Licastro, Miller, and their excellent cohort of contributors turn the field’s attention to the digital life of writing for a much needed ‘collective reckoning’ with the programs and systems that we use. In this timely collection, we learn that we cannot ignore how our writing is coupled to platforms that store, deliver, quantify, leverage, and profit from our everyday work.
In a data-driven world, anything can be data. As the techniques and scale of data analysis advance, the need for a response from rhetoric and composition grows ever more pronounced. It is increasingly possible to examine thousands of documents and peer-review comments, labor-hours, and citation networks in composition courses and beyond. Composition and Big Data brings together a range of scholars, teachers, and administrators already working with big-data methods and datasets to kickstart a collective reckoning with the role that algorithmic and computational approaches can, or should, play in research and teaching in the field. Their work takes place in various contexts, including programmatic assessment, first-year pedagogy, stylistics, and learning transfer across the curriculum. From ethical reflections to database design, from corpus linguistics to quantitative autoethnography, these chapters implement and interpret the drive toward data in diverse ways.
This is a fantastic collection of approaches to using data analytics in writing studies. I’m particularly impressed with the breadth of applications, from using big data in the classroom to tracing the contours of the discipline. For anyone concerned about the continual encroachment of data analysis and algorithmic structures on our lives as teachers and scholars, this collection offers a foundation for understanding how to turn these tools to productive uses for our own practices, which helps us to resist and mediate big-data analyses that are antithetical to the mission of the humanities.

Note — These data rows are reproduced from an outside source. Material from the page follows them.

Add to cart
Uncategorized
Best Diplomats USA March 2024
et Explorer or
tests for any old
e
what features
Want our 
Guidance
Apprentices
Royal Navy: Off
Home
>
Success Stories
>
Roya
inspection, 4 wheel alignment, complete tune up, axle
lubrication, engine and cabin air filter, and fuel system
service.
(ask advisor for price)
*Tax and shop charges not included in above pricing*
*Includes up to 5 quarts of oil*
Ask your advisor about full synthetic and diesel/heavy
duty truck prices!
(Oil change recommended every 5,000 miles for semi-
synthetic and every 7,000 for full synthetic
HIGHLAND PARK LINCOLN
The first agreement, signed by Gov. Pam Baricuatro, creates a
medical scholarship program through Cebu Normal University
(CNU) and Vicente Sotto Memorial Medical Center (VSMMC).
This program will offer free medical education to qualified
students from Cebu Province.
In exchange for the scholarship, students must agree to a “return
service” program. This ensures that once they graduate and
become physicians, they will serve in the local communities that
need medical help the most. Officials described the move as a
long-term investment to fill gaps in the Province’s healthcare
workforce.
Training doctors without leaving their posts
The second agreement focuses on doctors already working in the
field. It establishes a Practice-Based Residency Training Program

Amanda Licastro is the emerging & digital literacy instructional designer at the University of Pennsylvania. Her research explores the intersection of technology and writing, including book history, dystopian literature, and digital humanities, with a focus on multimodal composition and extended reality.
Benjamin Miller is assistant professor of composition in the English Department at the University of Pittsburgh, focusing on digital research and pedagogy. He is the author of the poetry collection Without Compass.